§ **Required work**
The records that follow are to be copied word for word. Pictures should be omitted.

Collected data:
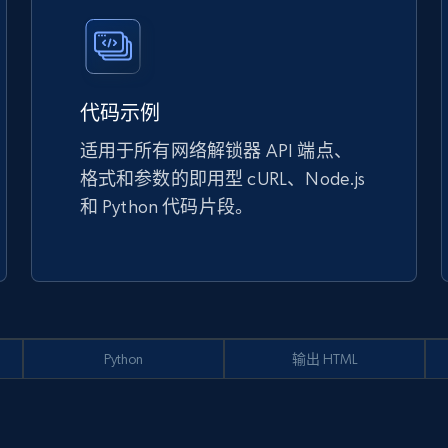
代码示例
适用于所有网络解锁器 API 端点、
格式和参数的即用型 cURL、Node.js
和 Python 代码片段。
Python
输出 HTML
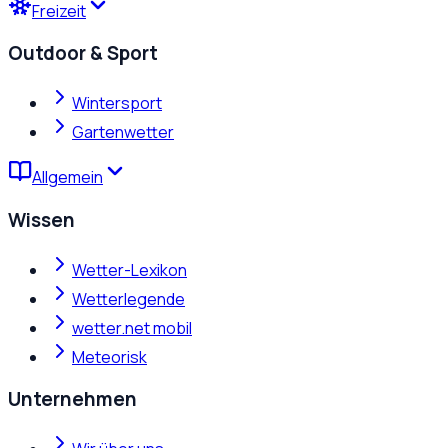
Freizeit
Outdoor & Sport
Wintersport
Gartenwetter
Allgemein
Wissen
Wetter-Lexikon
Wetterlegende
wetter.net mobil
Meteorisk
Unternehmen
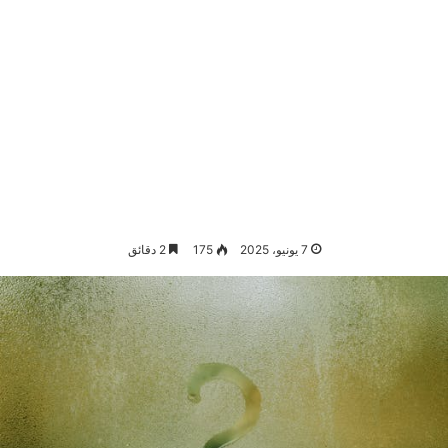
7 يونيو، 2025
175
2 دقائق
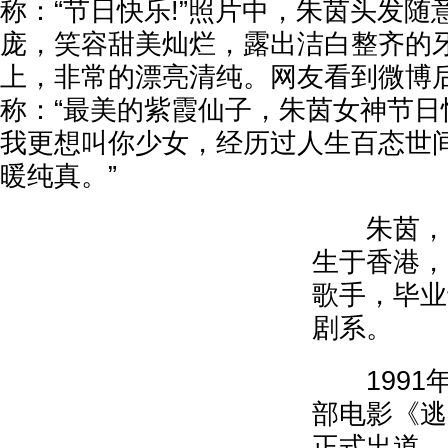
称：“节日快乐!”照片中，朱茵头发
庞，笑容甜美灿烂，露出洁白整齐的
上，非常的漂亮清纯。网友看到微博
称：“最美的紫霞仙子，朱茵女神节日快
我更想叫你少女，经历过人生百态世
暖纯真。”
朱茵，19
生于香港，
歌手，毕业
剧系。
1991
部电影《逃
正式出道。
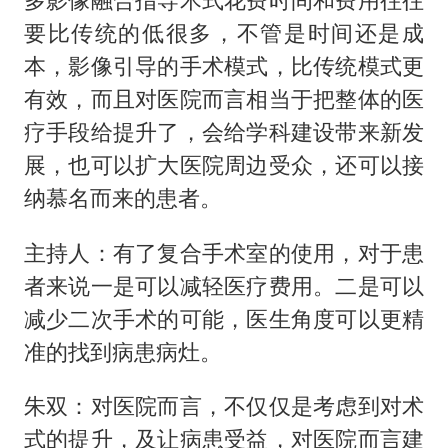
要比传统的低很多，不管是时间还是成
本，影像引导的手术模式，比传统模式更
有效，而且对医院而言相当于把整体的医
疗手段给提升了，会给学科建设带来新发
展，也可以扩大医院周边受众，还可以接
纳慕名而来的患者。
主持人：有了复合手术室的使用，对于患
者来说一是可以减轻医疗费用。二是可以
减少二次手术的可能，医生角度可以更精
准的找到病患病灶。
朱双：对医院而言，不仅仅是考虑到对术
式的提升，及让病患受益，对医院而言建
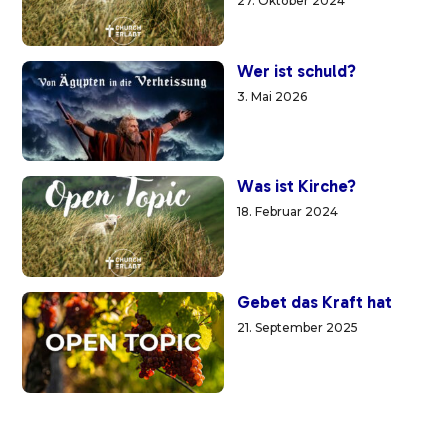
27. Oktober 2024
Wer ist schuld?
3. Mai 2026
Was ist Kirche?
18. Februar 2024
Gebet das Kraft hat
21. September 2025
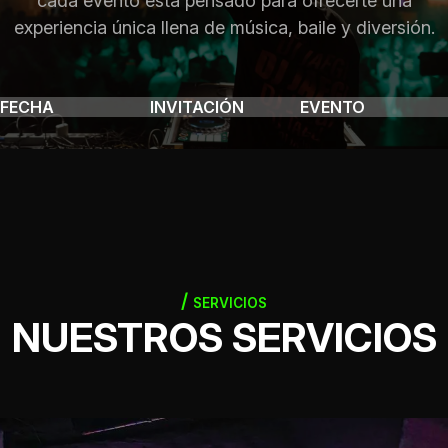
cada evento está pensado para ofrecerte una
experiencia única llena de música, baile y diversión.
FECHA
INVITACIÓN
EVENTO
SERVICIOS
NUESTROS SERVICIOS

§ **Response below**
代码示例
适用于所有网络解锁器 API 端点、
格式和参数的即用型 cURL、Node.js
和 Python 代码片段。
Python
输出 HTML
Freizeit
Outdoor & Sport
Wintersport
Gartenwetter
Allgemein
Wissen
Wetter-Lexikon
Wetterlegende
wetter.net mobil
Meteorisk
Unternehmen
7 يونيو، 2025
175
2 دقائق
称：“节日快乐!”照片中，朱茵头发
庞，笑容甜美灿烂，露出洁白整齐的
上，非常的漂亮清纯。网友看到微博
称：“最美的紫霞仙子，朱茵女神节日快
我更想叫你少女，经历过人生百态世
暖纯真。”
朱茵，19
生于香港，
歌手，毕业
剧系。
1991
部电影《逃
正式出道。
要比传统的低很多，不管是时间还是成
本，影像引导的手术模式，比传统模式更
有效，而且对医院而言相当于把整体的医
疗手段给提升了，会给学科建设带来新发
展，也可以扩大医院周边受众，还可以接
纳慕名而来的患者。
主持人：有了复合手术室的使用，对于患
者来说一是可以减轻医疗费用。二是可以
减少二次手术的可能，医生角度可以更精
准的找到病患病灶。
朱双：对医院而言，不仅仅是考虑到对术
式的提升，及让病患受益，对医院而言建
27. Oktober 2024
Wer ist schuld?
3. Mai 2026
Was ist Kirche?
18. Februar 2024
Gebet das Kraft hat
21. September 2025
cada evento está pensado para ofrecerte una
experiencia única llena de música, baile y diversión.
FECHA
INVITACIÓN
EVENTO
SERVICIOS
NUESTROS SERVICIOS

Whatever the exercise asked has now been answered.